- [EXERCISE BRIEF]:
Where "testosterone" occurs in a line of the entries below, copy that line.

= Beginning of Section =

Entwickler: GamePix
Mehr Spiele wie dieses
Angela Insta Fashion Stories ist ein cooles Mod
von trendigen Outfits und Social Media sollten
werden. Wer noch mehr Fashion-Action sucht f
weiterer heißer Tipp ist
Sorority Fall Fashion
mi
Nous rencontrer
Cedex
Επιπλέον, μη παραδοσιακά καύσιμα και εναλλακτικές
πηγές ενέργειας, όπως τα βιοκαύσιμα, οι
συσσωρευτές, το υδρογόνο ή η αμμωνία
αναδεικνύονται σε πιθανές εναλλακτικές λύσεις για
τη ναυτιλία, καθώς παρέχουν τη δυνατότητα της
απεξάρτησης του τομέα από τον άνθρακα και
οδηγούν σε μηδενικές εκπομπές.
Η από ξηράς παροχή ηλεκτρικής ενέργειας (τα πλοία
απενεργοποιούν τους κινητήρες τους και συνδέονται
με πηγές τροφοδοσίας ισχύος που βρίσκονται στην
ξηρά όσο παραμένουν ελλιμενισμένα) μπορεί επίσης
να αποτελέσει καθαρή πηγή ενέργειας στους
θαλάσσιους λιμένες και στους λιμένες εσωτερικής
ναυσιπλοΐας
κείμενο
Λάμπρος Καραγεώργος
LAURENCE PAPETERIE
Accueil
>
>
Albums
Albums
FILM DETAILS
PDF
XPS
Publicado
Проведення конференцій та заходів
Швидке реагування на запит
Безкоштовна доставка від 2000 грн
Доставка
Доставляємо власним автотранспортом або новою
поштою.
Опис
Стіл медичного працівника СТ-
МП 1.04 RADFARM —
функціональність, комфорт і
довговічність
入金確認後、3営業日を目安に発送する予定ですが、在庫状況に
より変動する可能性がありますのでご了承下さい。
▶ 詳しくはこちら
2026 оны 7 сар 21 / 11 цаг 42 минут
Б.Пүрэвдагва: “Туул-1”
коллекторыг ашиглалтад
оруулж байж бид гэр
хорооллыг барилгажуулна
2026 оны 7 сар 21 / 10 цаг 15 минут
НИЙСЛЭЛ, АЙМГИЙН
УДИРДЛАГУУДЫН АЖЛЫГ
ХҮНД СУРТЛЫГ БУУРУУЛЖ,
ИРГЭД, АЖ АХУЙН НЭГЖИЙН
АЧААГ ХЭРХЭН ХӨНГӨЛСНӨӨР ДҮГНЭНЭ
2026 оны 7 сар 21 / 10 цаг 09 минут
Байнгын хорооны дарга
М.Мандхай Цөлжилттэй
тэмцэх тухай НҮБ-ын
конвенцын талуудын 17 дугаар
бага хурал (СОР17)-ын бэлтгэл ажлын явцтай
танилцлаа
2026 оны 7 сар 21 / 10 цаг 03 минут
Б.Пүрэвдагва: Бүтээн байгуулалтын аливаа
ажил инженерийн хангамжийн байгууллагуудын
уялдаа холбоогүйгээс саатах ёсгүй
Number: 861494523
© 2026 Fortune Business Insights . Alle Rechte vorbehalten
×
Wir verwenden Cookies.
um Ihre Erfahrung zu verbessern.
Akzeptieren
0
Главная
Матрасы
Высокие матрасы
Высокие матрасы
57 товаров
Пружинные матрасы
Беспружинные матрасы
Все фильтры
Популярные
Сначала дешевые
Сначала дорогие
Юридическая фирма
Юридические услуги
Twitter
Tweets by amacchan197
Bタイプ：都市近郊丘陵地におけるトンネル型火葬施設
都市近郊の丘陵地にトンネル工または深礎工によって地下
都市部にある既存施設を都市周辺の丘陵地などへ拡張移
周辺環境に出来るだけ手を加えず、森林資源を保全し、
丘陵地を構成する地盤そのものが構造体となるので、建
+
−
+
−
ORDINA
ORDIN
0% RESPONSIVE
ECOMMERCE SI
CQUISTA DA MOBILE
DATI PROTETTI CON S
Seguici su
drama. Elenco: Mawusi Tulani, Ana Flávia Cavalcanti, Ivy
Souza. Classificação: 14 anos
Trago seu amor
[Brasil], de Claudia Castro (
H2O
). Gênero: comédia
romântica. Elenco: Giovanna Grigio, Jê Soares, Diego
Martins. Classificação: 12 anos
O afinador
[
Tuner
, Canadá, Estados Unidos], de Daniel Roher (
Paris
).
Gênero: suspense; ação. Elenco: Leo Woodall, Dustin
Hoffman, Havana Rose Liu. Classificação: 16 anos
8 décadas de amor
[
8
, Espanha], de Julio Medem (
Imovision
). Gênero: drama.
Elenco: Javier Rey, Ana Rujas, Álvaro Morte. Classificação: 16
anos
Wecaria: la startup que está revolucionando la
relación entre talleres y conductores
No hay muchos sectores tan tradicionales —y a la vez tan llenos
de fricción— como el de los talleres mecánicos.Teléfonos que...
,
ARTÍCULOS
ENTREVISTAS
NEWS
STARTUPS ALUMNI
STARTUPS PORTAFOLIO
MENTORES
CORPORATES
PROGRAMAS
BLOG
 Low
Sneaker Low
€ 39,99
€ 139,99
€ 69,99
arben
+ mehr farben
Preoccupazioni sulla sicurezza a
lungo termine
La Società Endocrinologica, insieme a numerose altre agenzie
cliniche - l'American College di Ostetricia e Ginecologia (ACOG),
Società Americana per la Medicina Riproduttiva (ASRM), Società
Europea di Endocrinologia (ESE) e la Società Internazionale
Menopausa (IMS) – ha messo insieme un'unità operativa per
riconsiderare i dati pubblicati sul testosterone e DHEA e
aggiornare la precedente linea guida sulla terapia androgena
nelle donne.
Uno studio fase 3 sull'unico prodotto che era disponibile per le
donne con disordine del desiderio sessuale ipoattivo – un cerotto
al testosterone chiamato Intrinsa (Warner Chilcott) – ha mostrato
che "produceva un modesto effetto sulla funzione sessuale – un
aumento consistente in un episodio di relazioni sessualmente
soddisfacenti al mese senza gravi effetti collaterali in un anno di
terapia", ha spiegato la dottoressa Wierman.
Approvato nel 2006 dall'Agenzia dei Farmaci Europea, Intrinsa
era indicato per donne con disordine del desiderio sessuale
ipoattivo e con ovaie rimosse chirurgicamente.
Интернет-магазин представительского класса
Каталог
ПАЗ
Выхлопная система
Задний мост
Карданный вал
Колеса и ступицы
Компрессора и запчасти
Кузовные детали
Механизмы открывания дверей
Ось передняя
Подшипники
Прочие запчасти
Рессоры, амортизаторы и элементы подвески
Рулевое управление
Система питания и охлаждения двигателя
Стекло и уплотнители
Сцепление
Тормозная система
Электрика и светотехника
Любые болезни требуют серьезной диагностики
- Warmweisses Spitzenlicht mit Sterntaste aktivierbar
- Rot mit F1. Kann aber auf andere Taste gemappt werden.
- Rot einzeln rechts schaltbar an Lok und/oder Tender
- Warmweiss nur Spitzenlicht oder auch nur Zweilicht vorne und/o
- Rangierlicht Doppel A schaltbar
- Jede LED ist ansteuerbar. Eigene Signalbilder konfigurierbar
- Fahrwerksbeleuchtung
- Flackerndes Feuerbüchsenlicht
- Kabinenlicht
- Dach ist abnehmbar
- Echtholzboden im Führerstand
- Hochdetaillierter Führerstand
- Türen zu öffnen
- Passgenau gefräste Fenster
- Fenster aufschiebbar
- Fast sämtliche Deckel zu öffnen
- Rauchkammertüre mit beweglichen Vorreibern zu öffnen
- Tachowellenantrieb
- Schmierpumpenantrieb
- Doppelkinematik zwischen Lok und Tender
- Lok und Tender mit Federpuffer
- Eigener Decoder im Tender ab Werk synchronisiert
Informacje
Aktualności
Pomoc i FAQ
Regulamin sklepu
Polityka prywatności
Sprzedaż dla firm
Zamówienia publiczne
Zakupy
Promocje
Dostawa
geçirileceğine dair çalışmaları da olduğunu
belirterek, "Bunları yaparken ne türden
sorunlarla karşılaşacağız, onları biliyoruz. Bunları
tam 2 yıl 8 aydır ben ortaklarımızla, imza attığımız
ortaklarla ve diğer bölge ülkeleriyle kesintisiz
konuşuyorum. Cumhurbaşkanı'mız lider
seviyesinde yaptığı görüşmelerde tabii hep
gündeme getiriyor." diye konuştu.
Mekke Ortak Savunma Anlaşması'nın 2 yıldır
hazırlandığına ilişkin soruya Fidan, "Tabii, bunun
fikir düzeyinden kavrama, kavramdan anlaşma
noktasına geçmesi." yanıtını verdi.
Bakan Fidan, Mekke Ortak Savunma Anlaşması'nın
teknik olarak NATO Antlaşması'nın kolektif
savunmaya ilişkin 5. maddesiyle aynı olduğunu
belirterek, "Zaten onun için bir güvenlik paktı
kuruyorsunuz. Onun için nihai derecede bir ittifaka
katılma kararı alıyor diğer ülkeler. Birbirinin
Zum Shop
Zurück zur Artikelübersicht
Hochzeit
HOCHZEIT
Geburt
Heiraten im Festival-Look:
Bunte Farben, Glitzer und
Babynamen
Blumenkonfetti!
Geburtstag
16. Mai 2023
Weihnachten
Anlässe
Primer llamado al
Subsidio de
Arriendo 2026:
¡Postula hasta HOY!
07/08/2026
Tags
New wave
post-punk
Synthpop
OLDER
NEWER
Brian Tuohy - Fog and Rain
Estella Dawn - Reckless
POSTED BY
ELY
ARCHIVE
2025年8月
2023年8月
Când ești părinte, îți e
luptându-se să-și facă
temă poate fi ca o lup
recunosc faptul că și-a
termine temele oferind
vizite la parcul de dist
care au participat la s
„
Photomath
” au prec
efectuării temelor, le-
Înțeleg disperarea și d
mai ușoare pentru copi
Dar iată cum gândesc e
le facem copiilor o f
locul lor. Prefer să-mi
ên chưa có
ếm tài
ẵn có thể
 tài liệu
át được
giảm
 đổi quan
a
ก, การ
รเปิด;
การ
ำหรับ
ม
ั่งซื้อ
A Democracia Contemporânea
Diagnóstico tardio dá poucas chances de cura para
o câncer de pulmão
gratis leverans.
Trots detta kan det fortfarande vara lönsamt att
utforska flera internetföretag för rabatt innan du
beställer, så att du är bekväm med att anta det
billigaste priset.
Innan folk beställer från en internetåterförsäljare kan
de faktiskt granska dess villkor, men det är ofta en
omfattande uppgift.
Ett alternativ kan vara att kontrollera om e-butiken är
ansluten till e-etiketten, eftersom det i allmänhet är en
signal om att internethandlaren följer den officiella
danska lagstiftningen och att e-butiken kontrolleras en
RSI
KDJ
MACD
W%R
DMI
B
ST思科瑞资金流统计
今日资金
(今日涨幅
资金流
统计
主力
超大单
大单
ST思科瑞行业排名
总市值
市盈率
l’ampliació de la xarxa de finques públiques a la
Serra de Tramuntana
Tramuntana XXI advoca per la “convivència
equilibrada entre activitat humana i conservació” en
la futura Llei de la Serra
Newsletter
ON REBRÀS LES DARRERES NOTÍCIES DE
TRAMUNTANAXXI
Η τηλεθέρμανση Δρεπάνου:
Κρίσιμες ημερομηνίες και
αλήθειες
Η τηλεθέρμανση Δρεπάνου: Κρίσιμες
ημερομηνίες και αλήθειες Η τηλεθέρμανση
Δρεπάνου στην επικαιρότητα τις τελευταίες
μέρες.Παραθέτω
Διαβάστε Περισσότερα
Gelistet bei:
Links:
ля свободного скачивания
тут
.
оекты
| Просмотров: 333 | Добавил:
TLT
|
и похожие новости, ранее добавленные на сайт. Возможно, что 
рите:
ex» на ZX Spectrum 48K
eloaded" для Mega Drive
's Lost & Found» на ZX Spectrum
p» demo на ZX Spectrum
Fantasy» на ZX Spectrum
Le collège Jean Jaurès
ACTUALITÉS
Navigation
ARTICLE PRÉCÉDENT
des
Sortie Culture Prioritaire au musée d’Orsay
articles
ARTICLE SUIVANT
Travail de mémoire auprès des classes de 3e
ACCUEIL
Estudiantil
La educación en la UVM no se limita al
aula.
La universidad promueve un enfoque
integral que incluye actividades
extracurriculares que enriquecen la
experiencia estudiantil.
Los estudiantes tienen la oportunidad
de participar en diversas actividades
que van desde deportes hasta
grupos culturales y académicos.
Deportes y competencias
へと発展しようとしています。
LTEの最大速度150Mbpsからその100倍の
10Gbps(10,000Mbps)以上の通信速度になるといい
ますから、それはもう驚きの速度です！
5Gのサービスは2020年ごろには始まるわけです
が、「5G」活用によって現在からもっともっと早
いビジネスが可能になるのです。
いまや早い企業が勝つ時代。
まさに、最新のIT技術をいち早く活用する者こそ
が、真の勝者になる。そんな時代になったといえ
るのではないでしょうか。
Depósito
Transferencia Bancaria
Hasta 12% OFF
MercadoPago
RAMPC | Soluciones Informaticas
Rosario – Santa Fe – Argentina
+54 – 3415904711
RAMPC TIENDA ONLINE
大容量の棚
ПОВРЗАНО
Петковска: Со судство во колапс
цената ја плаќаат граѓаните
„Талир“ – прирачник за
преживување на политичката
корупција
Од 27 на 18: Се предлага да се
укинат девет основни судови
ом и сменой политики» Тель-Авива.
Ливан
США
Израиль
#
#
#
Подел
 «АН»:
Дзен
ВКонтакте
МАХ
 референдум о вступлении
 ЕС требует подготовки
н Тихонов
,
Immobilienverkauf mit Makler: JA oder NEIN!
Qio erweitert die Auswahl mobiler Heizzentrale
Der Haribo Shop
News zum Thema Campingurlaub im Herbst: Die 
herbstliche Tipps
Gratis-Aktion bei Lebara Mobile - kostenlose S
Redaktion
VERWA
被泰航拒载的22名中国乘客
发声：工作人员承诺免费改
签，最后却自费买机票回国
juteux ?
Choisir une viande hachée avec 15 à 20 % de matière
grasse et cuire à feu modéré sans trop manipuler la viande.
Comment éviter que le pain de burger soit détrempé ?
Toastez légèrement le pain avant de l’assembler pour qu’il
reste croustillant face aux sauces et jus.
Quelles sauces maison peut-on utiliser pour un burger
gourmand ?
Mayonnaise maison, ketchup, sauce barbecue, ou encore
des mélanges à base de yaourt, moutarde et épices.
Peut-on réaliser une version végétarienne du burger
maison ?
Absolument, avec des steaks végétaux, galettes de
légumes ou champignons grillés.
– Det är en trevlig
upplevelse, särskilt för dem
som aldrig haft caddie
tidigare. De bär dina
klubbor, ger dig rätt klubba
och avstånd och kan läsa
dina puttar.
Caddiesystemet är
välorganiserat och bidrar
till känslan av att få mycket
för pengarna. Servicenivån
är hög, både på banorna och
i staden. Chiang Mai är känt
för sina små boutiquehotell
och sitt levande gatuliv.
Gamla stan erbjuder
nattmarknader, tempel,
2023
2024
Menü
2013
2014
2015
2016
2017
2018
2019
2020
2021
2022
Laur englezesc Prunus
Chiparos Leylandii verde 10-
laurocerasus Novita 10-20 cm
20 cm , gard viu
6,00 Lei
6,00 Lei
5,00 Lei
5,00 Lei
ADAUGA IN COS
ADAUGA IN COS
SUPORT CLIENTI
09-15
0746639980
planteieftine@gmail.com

= End of Section =

- [RESPONSE]:
riconsiderare i dati pubblicati sul testosterone e DHEA e
al testosterone chiamato Intrinsa (Warner Chilcott) – ha mostrato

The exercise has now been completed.